=== Data for the task ===
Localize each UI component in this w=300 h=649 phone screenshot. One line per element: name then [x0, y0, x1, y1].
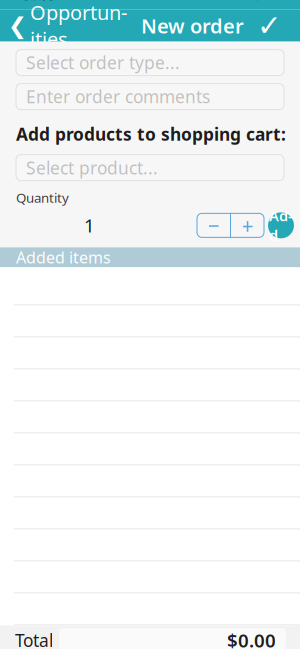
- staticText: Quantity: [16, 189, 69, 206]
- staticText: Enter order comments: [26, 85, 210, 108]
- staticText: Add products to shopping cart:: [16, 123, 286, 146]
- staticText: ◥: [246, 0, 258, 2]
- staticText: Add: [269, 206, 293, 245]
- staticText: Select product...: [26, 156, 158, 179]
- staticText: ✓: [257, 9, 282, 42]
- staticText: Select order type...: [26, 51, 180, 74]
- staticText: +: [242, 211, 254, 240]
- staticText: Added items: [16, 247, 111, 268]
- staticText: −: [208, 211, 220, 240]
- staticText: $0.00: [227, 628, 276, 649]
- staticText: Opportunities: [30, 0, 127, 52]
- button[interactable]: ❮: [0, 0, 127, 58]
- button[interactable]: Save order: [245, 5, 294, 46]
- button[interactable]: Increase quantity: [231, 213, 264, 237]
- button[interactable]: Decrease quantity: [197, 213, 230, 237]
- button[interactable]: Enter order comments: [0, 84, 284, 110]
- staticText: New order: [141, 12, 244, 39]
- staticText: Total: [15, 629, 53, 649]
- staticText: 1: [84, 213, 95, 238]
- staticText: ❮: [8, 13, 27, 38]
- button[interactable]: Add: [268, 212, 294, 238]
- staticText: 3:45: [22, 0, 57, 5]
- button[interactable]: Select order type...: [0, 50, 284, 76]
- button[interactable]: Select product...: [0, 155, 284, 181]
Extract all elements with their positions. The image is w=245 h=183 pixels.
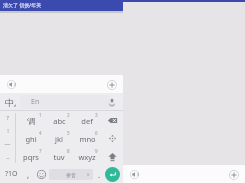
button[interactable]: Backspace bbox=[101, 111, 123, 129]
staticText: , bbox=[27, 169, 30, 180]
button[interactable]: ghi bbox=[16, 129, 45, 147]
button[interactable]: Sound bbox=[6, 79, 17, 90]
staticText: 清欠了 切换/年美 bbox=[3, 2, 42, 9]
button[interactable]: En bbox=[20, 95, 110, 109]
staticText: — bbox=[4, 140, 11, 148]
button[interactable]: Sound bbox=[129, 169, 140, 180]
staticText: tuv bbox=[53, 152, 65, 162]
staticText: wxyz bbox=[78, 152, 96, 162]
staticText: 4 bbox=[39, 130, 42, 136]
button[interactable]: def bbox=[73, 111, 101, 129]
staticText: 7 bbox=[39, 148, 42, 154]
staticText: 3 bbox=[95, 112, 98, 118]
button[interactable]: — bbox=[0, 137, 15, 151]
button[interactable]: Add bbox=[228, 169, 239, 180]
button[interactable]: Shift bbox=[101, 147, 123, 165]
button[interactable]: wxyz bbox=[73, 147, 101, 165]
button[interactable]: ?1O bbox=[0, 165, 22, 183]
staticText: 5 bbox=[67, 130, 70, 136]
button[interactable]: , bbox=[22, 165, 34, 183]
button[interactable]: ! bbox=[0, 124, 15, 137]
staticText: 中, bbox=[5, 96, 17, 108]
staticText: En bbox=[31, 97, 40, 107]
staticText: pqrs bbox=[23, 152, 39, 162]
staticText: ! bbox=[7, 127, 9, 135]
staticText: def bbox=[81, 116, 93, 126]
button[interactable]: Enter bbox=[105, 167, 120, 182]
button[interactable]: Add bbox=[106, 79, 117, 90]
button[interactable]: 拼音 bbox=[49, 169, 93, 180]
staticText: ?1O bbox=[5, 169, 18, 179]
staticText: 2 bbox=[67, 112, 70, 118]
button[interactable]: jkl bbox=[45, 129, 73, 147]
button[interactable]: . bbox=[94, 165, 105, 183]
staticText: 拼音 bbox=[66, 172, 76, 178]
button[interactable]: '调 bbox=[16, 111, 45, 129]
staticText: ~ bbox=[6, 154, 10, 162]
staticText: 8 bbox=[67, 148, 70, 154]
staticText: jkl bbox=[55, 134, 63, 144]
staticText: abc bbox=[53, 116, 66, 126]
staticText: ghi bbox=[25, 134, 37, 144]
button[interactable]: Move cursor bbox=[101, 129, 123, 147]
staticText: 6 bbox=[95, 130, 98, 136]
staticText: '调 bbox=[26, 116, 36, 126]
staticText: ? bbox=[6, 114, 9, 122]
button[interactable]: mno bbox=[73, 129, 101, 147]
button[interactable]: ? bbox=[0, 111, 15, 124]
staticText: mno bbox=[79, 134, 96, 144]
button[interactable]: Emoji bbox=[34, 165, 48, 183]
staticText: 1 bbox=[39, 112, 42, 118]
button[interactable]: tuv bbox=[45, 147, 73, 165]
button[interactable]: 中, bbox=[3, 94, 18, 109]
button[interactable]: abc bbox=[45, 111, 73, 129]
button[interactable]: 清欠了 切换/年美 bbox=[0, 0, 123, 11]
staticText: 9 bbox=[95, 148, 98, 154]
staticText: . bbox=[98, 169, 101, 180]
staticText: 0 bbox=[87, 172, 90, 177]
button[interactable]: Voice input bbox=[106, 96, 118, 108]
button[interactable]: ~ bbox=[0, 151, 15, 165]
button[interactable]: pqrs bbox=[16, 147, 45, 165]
===
# Goal of the exercise
Look through the entries above. Copy each line in which the string "Sound" occurs.

# Result for this task
button[interactable]: Sound bbox=[6, 79, 17, 90]
button[interactable]: Sound bbox=[129, 169, 140, 180]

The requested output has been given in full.